I hope he won’t mind me borrowing his story, but I thought it was kind of cool so thought I would reproduce part of it here. This is how Darrell West found his ’68 Coronet R/T after looking for one to restore for quite awhile (courtesy of http://darrellwest.com/index.htm).
…But for some reason, I was really drawn to the Coronet body style. I considered a Super Bee, which is certainly the most famous Coronet. But the Bee was really designed as a ‘stripper’ hot rod, similar to the Plymouth Roadrunner. These cars usually came with one thing I can’t deal with, bench seats. I detest bench seats…. The other thing I really wanted was air conditioning. I live in North Texas and it’s just plain hot (and humid) here 7 or 8 months out of the year.
So enter the Coronet R/T. The top of the line Coronet. It’s only two engine choices were the 440 Magnum and the Hemi. Nice. They usually were ordered with more options than the Super Bee, so A/C, power steering, upgraded interiors and other options were common. I also was drawn to the 68 model. The 69 is the more recognized, but I liked the somewhat more subtle look of the 68.

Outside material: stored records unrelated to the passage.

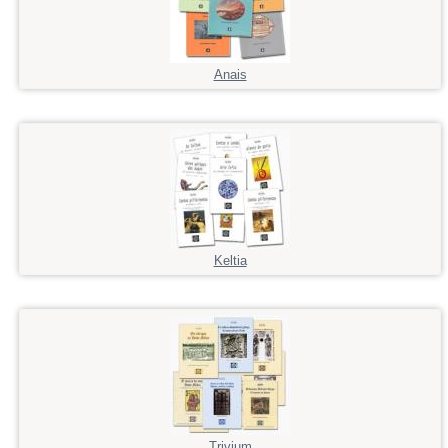
Anais
Keltia
Trivium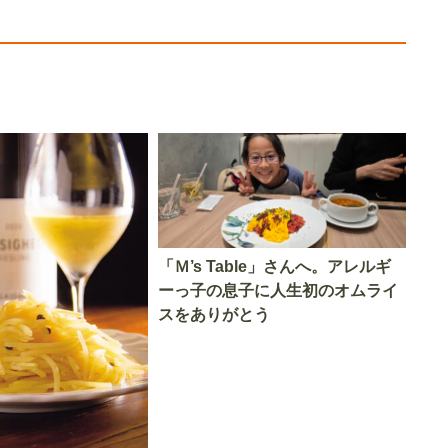
「Ｍ’s Table」さんへ。アレルギ
ーっ子の息子に人生初のオムライ
スをありがとう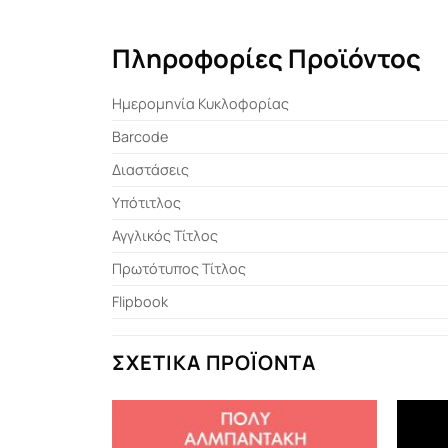
Πληροφορίες Προϊόντος
Ημερομηνία Κυκλοφορίας
Barcode
Διαστάσεις
Υπότιτλος
Αγγλικός Τίτλος
Πρωτότυπος Τίτλος
Flipbook
ΣΧΕΤΙΚΆ ΠΡΟΪΌΝΤΑ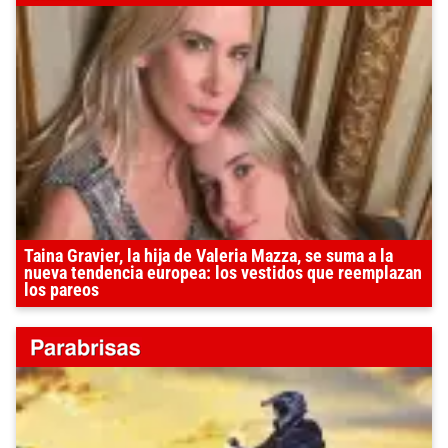
Taina Gravier, la hija de Valeria Mazza, se suma a la
nueva tendencia europea: los vestidos que reemplazan
los pareos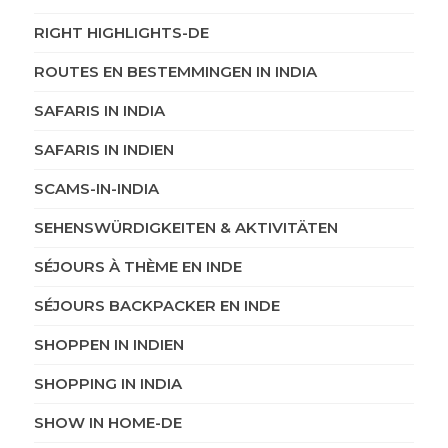
RIGHT HIGHLIGHTS-DE
ROUTES EN BESTEMMINGEN IN INDIA
SAFARIS IN INDIA
SAFARIS IN INDIEN
SCAMS-IN-INDIA
SEHENSWÜRDIGKEITEN & AKTIVITÄTEN
SÉJOURS À THÈME EN INDE
SÉJOURS BACKPACKER EN INDE
SHOPPEN IN INDIEN
SHOPPING IN INDIA
SHOW IN HOME-DE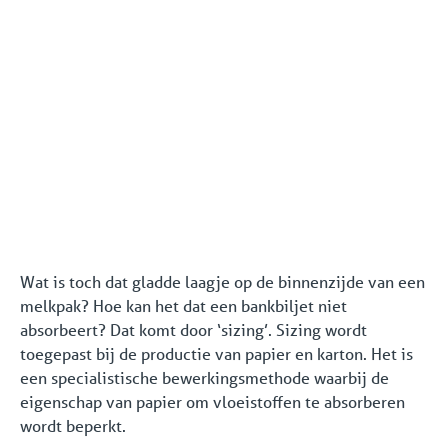
ondersteunende service partners als Coolworld
vraagt.
Bedrijfszekerheid en
continuit van het
productieproces
Wat is toch dat gladde laagje op de binnenzijde van een
melkpak? Hoe kan het dat een bankbiljet niet
absorbeert? Dat komt door ‘sizing’. Sizing wordt
toegepast bij de productie van papier en karton. Het is
een specialistische bewerkingsmethode waarbij de
eigenschap van papier om vloeistoffen te absorberen
wordt beperkt.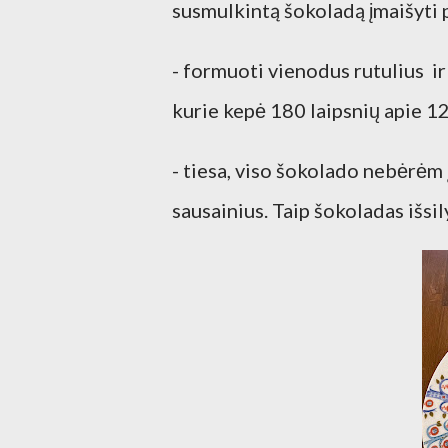
susmulkintą šokoladą įmaišyti 
- formuoti vienodus rutulius ir
kurie kepė 180 laipsnių apie 1
- tiesa, viso šokolado nebėrėm 
sausainius. Taip šokoladas išsil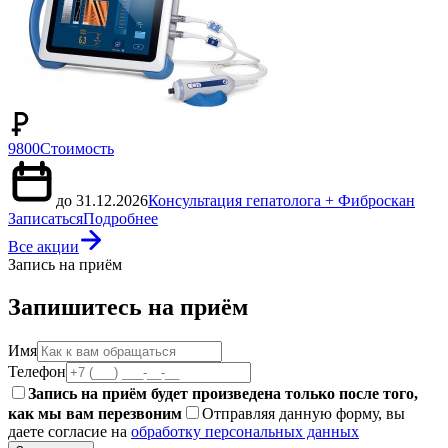
9800
Стоимость
до 31.12.2026
Консультация гепатолога + Фиброскан
Записаться
Подробнее
Все акции
Запись на приём
Запишитесь на приём
Имя
Телефон
Запись на приём будет произведена только после того,
как мы вам перезвоним
Отправляя данную форму, вы
даете согласие на
обработку персональных данных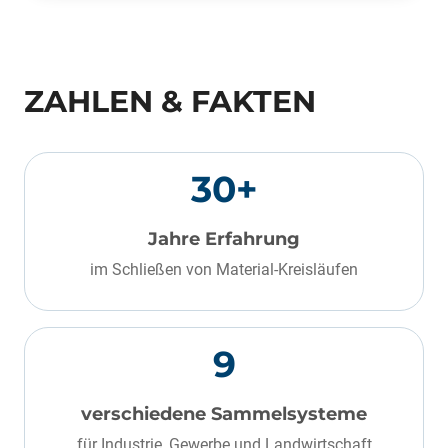
ZAHLEN & FAKTEN
30+
Jahre Erfahrung
im Schließen von Material-Kreisläufen
9
verschiedene Sammelsysteme
für Industrie, Gewerbe und Landwirtschaft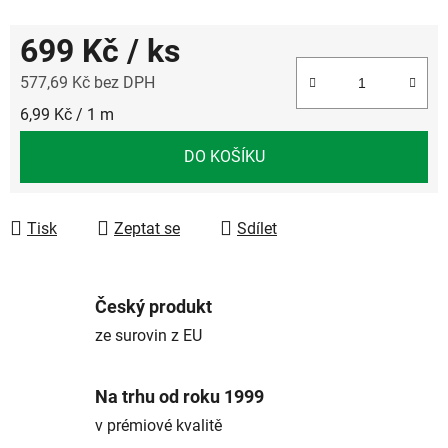
699 Kč
/ ks
577,69 Kč bez DPH
Měrná cena:
6,99 Kč / 1 m
DO KOŠÍKU
Tisk
Zeptat se
Sdílet
Český produkt
ze surovin z EU
Na trhu od roku 1999
v prémiové kvalitě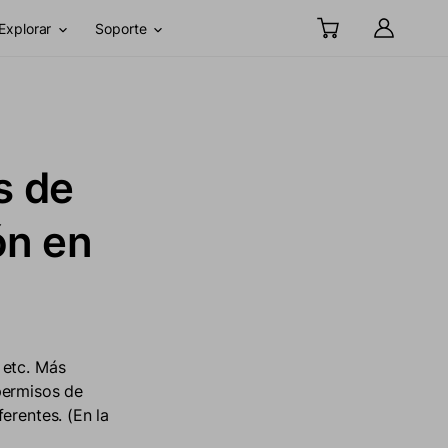
Explorar
Soporte
s de
ón en
 etc. Más
permisos de
erentes. (En la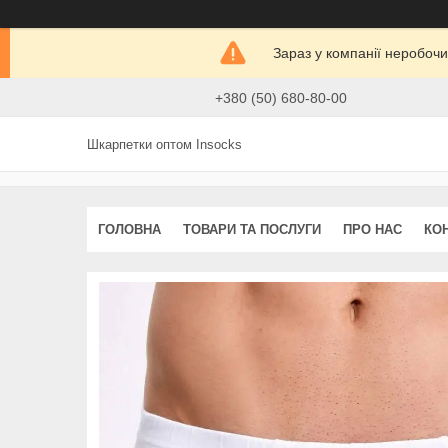
Зараз у компанії неробочи
+380 (50) 680-80-00
Шкарпетки оптом Insocks
ГОЛОВНА
ТОВАРИ ТА ПОСЛУГИ
ПРО НАС
КО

So I began searching sometime to 2003. I figured that since it wasn’t one of the more well known Mopars, it wouldn’t be that hard to find one. I also needed to find one that wasn’t too far gone since it was my first restoration. Boy was I wrong. First of all, there were only about 7000 or so built in 68. As with any classic car a certain percentage of those, sometimes a high percentage, would have been wrecked, crushed, or parted out. Another problem, frankly the biggest one, is that I couldn’t afford, financially or time-wise, to run all over the country looking for one. So I needed to find one within a few hundred miles. I looked at eBay, Autotrader, newspapers and classic car sites weekly for two years to no avail. I finally had given up and decided I’d broaden my search to include Chargers, Challengers, Roadrunners and just about any other Mopar that I thought was a good resto candidate.

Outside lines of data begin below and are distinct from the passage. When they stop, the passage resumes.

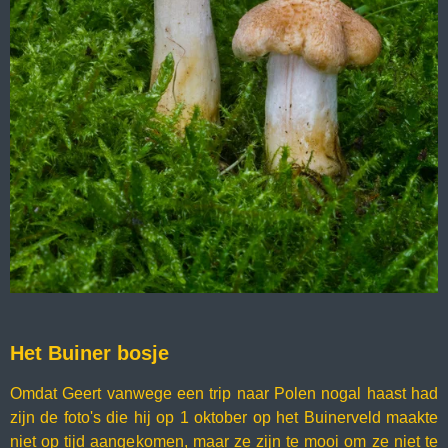
Het Buiner bosje
Omdat Geert vanwege een trip naar Polen nogal haast had
zijn de foto's die hij op 1 oktober op het Buinerveld maakte
niet op tijd aangekomen, maar ze zijn te mooi om ze niet te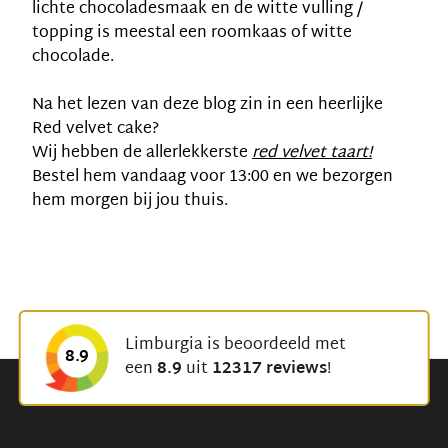
lichte chocoladesmaak en de witte vulling /
topping is meestal een roomkaas of witte
chocolade.
Na het lezen van deze blog zin in een heerlijke
Red velvet cake?
Wij hebben de allerlekkerste
red velvet taart!
Bestel hem vandaag voor 13:00 en we bezorgen
hem morgen bij jou thuis.
Limburgia is beoordeeld met
8.9
een
8.9
uit
12317 reviews
!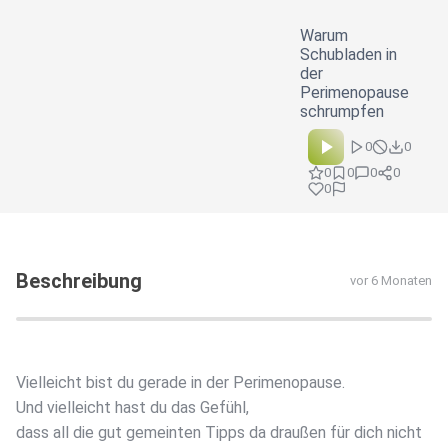
Warum
Schubladen in
der
Perimenopause
schrumpfen
0
0
0
0
0
0
0
Beschreibung
vor 6 Monaten
Vielleicht bist du gerade in der Perimenopause.
Und vielleicht hast du das Gefühl,
dass all die gut gemeinten Tipps da draußen für dich nicht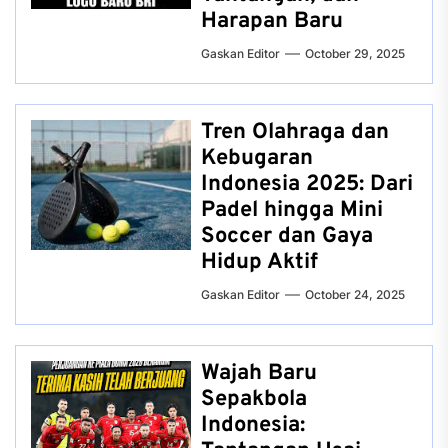
Harapan Baru
Gaskan Editor
October 29, 2025
Tren Olahraga dan
Kebugaran
Indonesia 2025: Dari
Padel hingga Mini
Soccer dan Gaya
Hidup Aktif
Gaskan Editor
October 24, 2025
Wajah Baru
Sepakbola
Indonesia: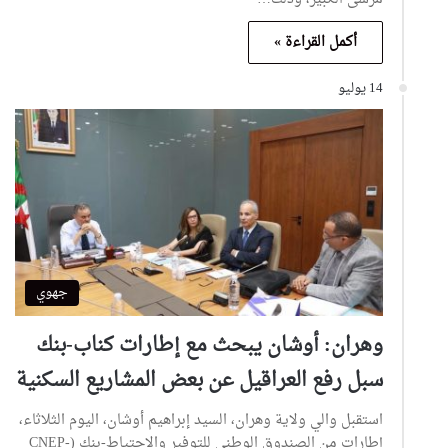
أكمل القراءة »
14 يوليو
جهوي
وهران: أوشان يبحث مع إطارات كناب-بنك
سبل رفع العراقيل عن بعض المشاريع السكنية
استقبل والي ولاية وهران، السيد إبراهيم أوشان، اليوم الثلاثاء،
إطارات من الصندوق الوطني للتوفير والاحتياط-بنك (CNEP-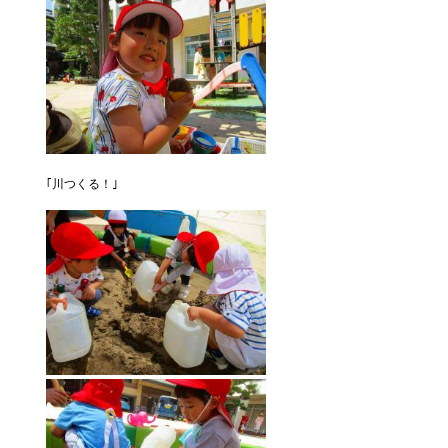
｢川つくる！｣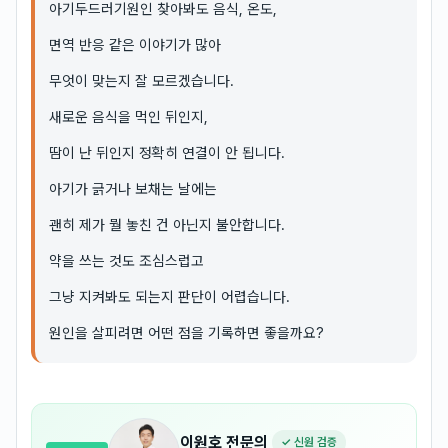
아기두드러기원인 찾아봐도 음식, 온도,
면역 반응 같은 이야기가 많아
무엇이 맞는지 잘 모르겠습니다.
새로운 음식을 먹인 뒤인지,
땀이 난 뒤인지 정확히 연결이 안 됩니다.
아기가 긁거나 보채는 날에는
괜히 제가 뭘 놓친 건 아닌지 불안합니다.
약을 쓰는 것도 조심스럽고
그냥 지켜봐도 되는지 판단이 어렵습니다.
원인을 살피려면 어떤 점을 기록하면 좋을까요?
이원호
전문의
✓ 신원 검증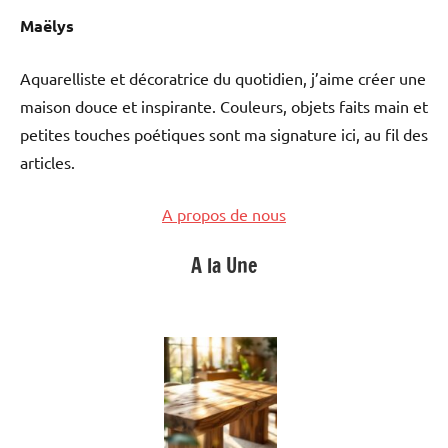
Maëlys
Aquarelliste et décoratrice du quotidien, j’aime créer une
maison douce et inspirante. Couleurs, objets faits main et
petites touches poétiques sont ma signature ici, au fil des
articles.
A propos de nous
A la Une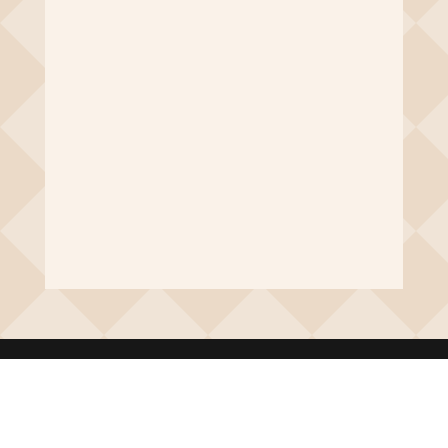
riannam
Karakteristik dari Bunga Angelonia - Bunga
yang dikenal dengan nama ilmiah Angelonia
Angustifolia atau lavender palsu ini memang
sangat digemari para pecinta tanaman hias.
Karakteristik dari Bunga...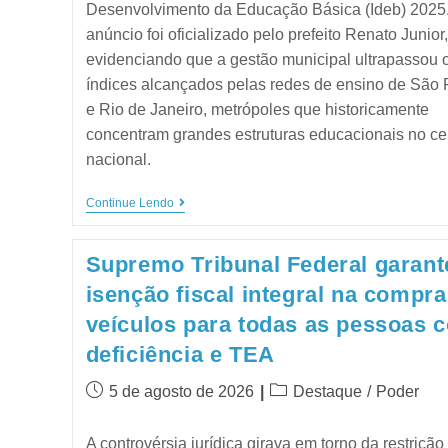
Desenvolvimento da Educação Básica (Ideb) 2025
anúncio foi oficializado pelo prefeito Renato Junior,
evidenciando que a gestão municipal ultrapassou 
índices alcançados pelas redes de ensino de São 
e Rio de Janeiro, metrópoles que historicamente
concentram grandes estruturas educacionais no ce
nacional.
Continue Lendo
Supremo Tribunal Federal garant
isenção fiscal integral na compra
veículos para todas as pessoas 
deficiência e TEA
5 de agosto de 2026
Destaque
/
Poder
A controvérsia jurídica girava em torno da restrição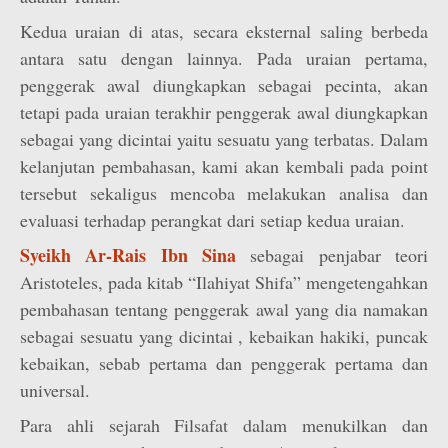
Kedua uraian di atas, secara eksternal saling berbeda
antara satu dengan lainnya. Pada uraian pertama,
penggerak awal diungkapkan sebagai pecinta, akan
tetapi pada uraian terakhir penggerak awal diungkapkan
sebagai yang dicintai yaitu sesuatu yang terbatas. Dalam
kelanjutan pembahasan, kami akan kembali pada point
tersebut sekaligus mencoba melakukan analisa dan
evaluasi terhadap perangkat dari setiap kedua uraian.
Syeikh Ar-Rais Ibn Sina
sebagai penjabar teori
Aristoteles, pada kitab “Ilahiyat Shifa” mengetengahkan
pembahasan tentang penggerak awal yang dia namakan
sebagai sesuatu yang dicintai , kebaikan hakiki, puncak
kebaikan, sebab pertama dan penggerak pertama dan
universal.
Para ahli sejarah Filsafat dalam menukilkan dan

One day my wife, son and I were driving through The Colony, Texas. Yes, it’s called “The Colony”. There is a little car lot on a mostly dirt and gravel patch called Pat’s that usually sells used classic cars. These were not restored or desirable classics for the most part. Just old, but still cool, cars. We usually stopped by there when we were driving through just to see what was there. So we’re walking around the lot and I remember looking underneath some car, and as I raised my head up, I was staring straight at the unmistakable grill of a 1968 Dodge Coronet R/T! I couldn’t believe it! I’d been fruitlessly looking for this car for two years and here it is 15 miles from my house! The lot was closed at the time so I had to call the next day. After talking to Pat I found that the R/T was more than I wanted to pay. However he was open to trading for my Mustang. After some negotiations I was able to trade the Mustang for the Coronet and cash to help with the resto. I went out to get the car on February 21, 2005.

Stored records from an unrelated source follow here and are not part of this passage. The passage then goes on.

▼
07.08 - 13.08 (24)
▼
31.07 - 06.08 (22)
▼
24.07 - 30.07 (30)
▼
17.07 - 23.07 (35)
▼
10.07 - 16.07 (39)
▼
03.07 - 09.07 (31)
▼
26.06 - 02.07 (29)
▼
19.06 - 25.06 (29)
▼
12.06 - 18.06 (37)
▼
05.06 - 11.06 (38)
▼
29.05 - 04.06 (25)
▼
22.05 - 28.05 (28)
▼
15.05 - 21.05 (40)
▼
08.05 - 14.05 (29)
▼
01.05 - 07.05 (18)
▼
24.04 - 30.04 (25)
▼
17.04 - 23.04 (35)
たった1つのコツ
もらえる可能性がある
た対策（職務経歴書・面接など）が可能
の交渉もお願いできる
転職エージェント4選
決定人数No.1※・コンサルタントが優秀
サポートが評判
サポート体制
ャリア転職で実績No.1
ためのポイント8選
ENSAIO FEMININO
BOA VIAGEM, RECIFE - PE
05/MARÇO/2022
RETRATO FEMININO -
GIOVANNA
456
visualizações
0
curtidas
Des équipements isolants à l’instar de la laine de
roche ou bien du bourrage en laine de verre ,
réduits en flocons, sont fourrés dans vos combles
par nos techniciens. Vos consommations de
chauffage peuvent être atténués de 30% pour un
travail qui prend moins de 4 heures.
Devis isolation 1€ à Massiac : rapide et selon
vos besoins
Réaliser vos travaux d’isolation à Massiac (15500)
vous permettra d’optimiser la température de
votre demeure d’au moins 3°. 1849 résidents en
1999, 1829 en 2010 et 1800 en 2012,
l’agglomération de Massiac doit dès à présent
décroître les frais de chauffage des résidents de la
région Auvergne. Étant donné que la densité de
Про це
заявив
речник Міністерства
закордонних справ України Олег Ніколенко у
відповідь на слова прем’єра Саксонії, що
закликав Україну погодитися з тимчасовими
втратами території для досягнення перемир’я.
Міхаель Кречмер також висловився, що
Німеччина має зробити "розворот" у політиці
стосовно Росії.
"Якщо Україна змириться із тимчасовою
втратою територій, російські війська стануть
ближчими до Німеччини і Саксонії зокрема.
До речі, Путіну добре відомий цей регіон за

The car ran poorly but at least it ran, so I was pretty confident that it would be rebuildable. After checking it out I was sure the aftermarket Carter carb was shot. It was one of those chrome ones, which I didn’t care for, so I ordered a new Holley Street Avenger. We got that on and the car ran much better. In fact, it would light up the tires pretty well for a tired motor. The 440 is a great engine. So we drove the car as is for about eight months before tearing it down for restoration. It reminded me why I love Mopars.